Orchestration Log: When this skill is activated, append a log entry to
outputs/orchestration_log.md:### Skill Activation: Literature Engine **Timestamp:** [current date/time] **Actor:** AI Agent (literature-engine) **Input:** [brief description of the search/synthesis request] **Output:** [brief description of results — e.g., "47 papers found across 4 databases, deduplicated to 38"]
Literature Engine
Data Source Priority — STRICT
- Academic APIs via
scripts/academic_search.py— ALWAYS first- Semantic Scholar (200M+ papers): citation graphs, TLDR, snowballing
- OpenAlex (474M+ works): broadest coverage, German publications, CC0
- CrossRef (150M+ works): DOI resolution, journal metadata
- arXiv (2.4M+ preprints): CS/AI/ML cutting-edge
- Web search — ONLY for: VHB-JOURQUAL rankings, specific CFPs, conference info
- Firecrawl — LAST RESORT for sources without APIs (AIS eLibrary, specific repositories)
Search Strategy
Step 1: Query Construction
For any research topic, construct 4-6 search queries:
| Query Type | Purpose | Example (GenAI/Agents paper) |
|---|---|---|
| Core English | Main topic | "generative AI enterprise implementation" |
| Synonym English | Alternative terms | "large language models organizational adoption" |
| Narrow English | Specific aspect | "autonomous AI agents business process" |
| Adjacent English | Related field | "AI transformation strategy organizational change" |
| German | German publications | "generative KI Unternehmen Implementierung" |
| Theoretical | Theory-specific | "sociotechnical systems artificial intelligence" |
Step 2: Execute Search
from scripts.academic_search import search_all, search_semantic_scholar, search_openalex, snowball, deduplicate_papers, papers_to_csv, papers_to_bibtex_file
# Round 1: Broad multi-API search
papers = search_all("generative AI enterprise implementation",
max_results_per_source=20, year_from=2020)
papers += search_all("autonomous AI agents organizational",
max_results_per_source=20, year_from=2020)
papers += search_all("LLM adoption business strategy",
max_results_per_source=15, year_from=2022)
# Round 2: German sources via OpenAlex
papers += search_openalex("generative KI Implementierung Unternehmen",
max_results=15, year_from=2020)
# Deduplicate
papers = deduplicate_papers(papers)
print(f"After dedup: {len(papers)} unique papers")
Step 3: Snowball Key Papers
# Sort by citations, snowball top 5
top = sorted(papers, key=lambda p: -(p.get("citation_count") or 0))[:5]
for p in top:
if p.get("doi"):
result = snowball(p["doi"], direction="both", limit=15)
papers.extend(result.get("forward", []))
papers.extend(result.get("backward", []))
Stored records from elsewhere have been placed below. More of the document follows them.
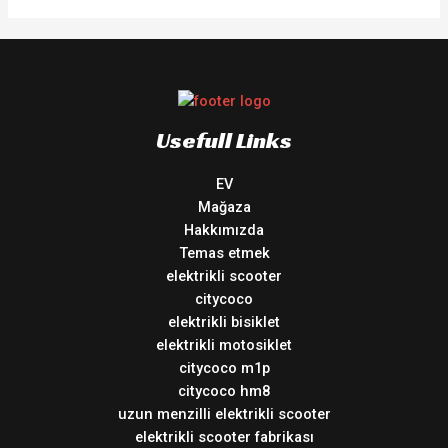
5
Usefull Links
EV
Mağaza
Hakkımızda
Temas etmek
elektrikli scooter
citycoco
elektrikli bisiklet
elektrikli motosiklet
citycoco m1p
citycoco hm8
uzun menzilli elektrikli scooter
elektrikli scooter fabrikası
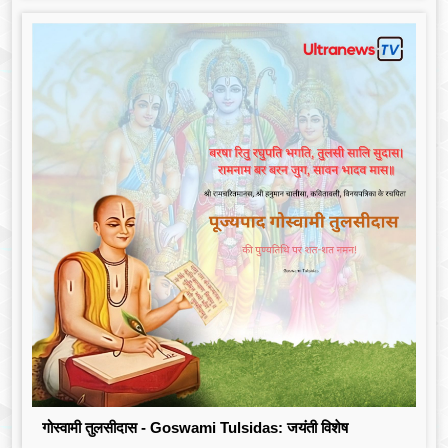
गोस्वामी तुलसीदास - Goswami Tulsidas: जयंती विशेष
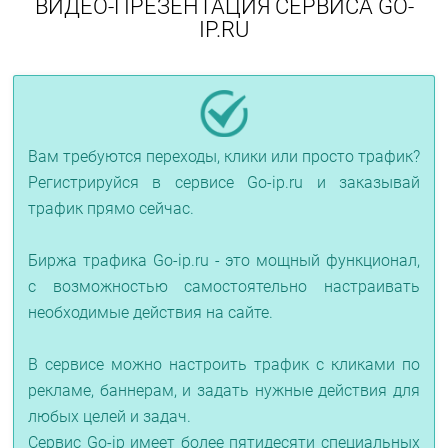
ВИДЕО-ПРЕЗЕНТАЦИЯ СЕРВИСА GO-
IP.RU
Вам требуются переходы, клики или просто трафик?
Регистрируйся в сервисе Go-ip.ru и заказывай
трафик прямо сейчас.
Биржа трафика Go-ip.ru - это мощный функционал,
с возможностью самостоятельно настраивать
необходимые действия на сайте.
В сервисе можно настроить трафик с кликами по
рекламе, баннерам, и задать нужные действия для
любых целей и задач.
Сервис Go-ip имеет более пятидесяти специальных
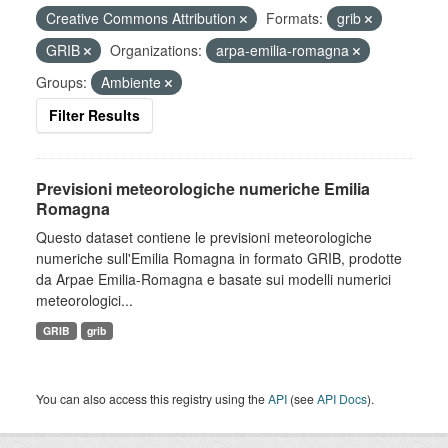
Creative Commons Attribution
Formats:
grib
GRIB
Organizations:
arpa-emilia-romagna
Groups:
Ambiente
Filter Results
Previsioni meteorologiche numeriche Emilia
Romagna
Questo dataset contiene le previsioni meteorologiche
numeriche sull'Emilia Romagna in formato GRIB, prodotte
da Arpae Emilia-Romagna e basate sui modelli numerici
meteorologici...
GRIB
grib
You can also access this registry using the
API
(see
API Docs
).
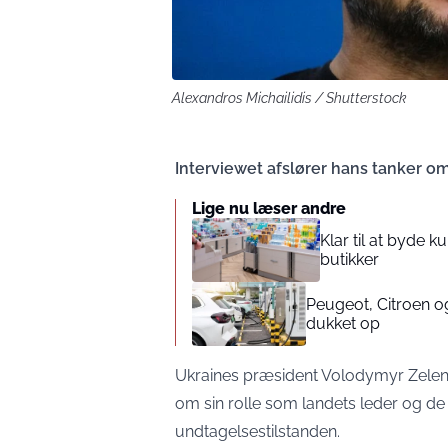
Alexandros Michailidis / Shutterstock
Interviewet afslører hans tanker om
Lige nu læser andre
Klar til at byde
butikker
Peugeot, Citroen og
dukket op
Ukraines præsident Volodymyr Zelens
om sin rolle som landets leder og de 
undtagelsestilstanden.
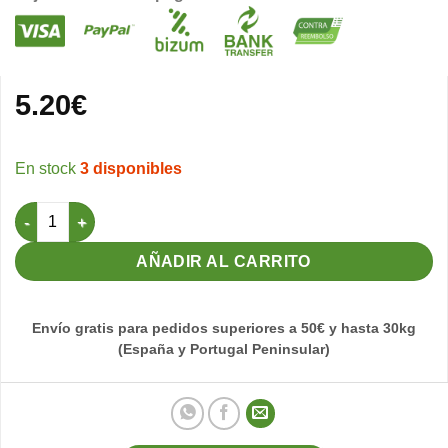
5.20
€
3 disponibles
Collar para Perro Mate 45x1,6cm - (Azul Marino) cantidad
AÑADIR AL CARRITO
Envío gratis para pedidos superiores a 50€ y hasta 30kg
(España y Portugal Peninsular)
# Also snowball seminal papers you know are relevant
seminal_dois = [
# Add known seminal papers here, e.g.:
# "10.2307/25148667", # DeLone & McLean IS Success
]
for doi in seminal_dois:
result = snowball(doi, direction="forward", limit=20)
papers.extend(result.get("forward", []))
papers = deduplicate_papers(papers)
Step 4: Export & Save
# Save for further analysis
papers_to_csv(papers, "literature_base.csv")
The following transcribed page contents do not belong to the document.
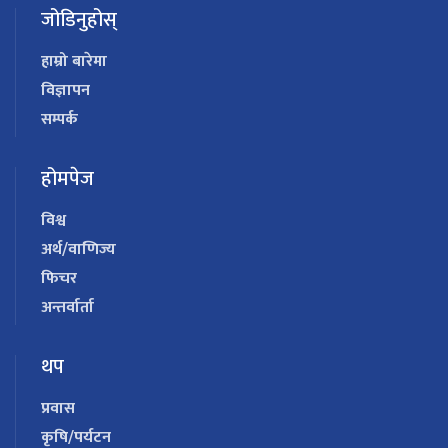
जोडिनुहोस्
हाम्रो बारेमा
विज्ञापन
सम्पर्क
होमपेज
विश्व
अर्थ/वाणिज्य
फिचर
अन्तर्वार्ता
थप
प्रवास
कृषि/पर्यटन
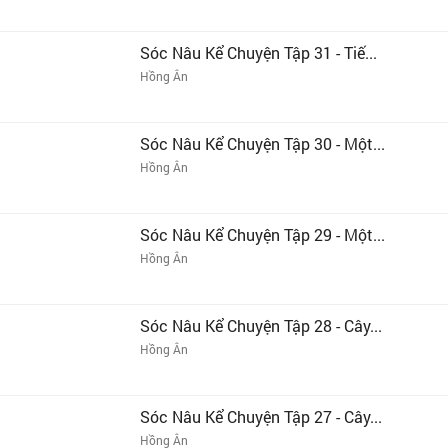
Sóc Nâu Kể Chuyện Tập 31 - Tiế...
Hồng Ân
Sóc Nâu Kể Chuyện Tập 30 - Một...
Hồng Ân
Sóc Nâu Kể Chuyện Tập 29 - Một...
Hồng Ân
Sóc Nâu Kể Chuyện Tập 28 - Cây...
Hồng Ân
Sóc Nâu Kể Chuyện Tập 27 - Cây...
Hồng Ân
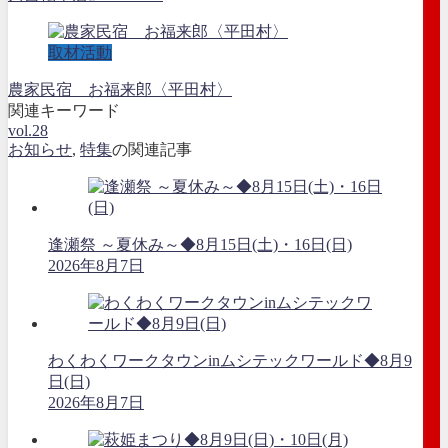
取材活動
農家民宿 お福来郎〈平田村〉
関連キーワード
vol.28
お知らせ
,
特集
の関連記事
逢瀬祭 ～夏休み～◆8月15日(土)・16日(日)
2026年8月7日
わくわくワークタウンinムシテックワールド◆8月9
日(日)
2026年8月7日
papers_to_bibtex_file(papers, "references.bib")
Screening
Quick Screening (for building a paper's literature base)
Not a full SLR — just filter the most relevant papers:
- Year range appropriate?
- Published in a reputable venue?
- Title/abstract clearly relevant to the research questions?
- Methodology aligned with what we're looking for?
Formal SLR Screening
Use scripts/screening.py for systematic reviews:
from scripts.screening import screen_title_abstract, save_screening_results, generate_prisma_counts
results = screen_title_abstract(
papers=papers,
include_keywords=["generative AI", "LLM", "AI agent", "implementation", "adoption", "organization"],
exclude_keywords=["medical imaging", "drug discovery", "protein folding"],
min_year=2020,
require_abstract=True
)
save_screening_results(results, "screening/")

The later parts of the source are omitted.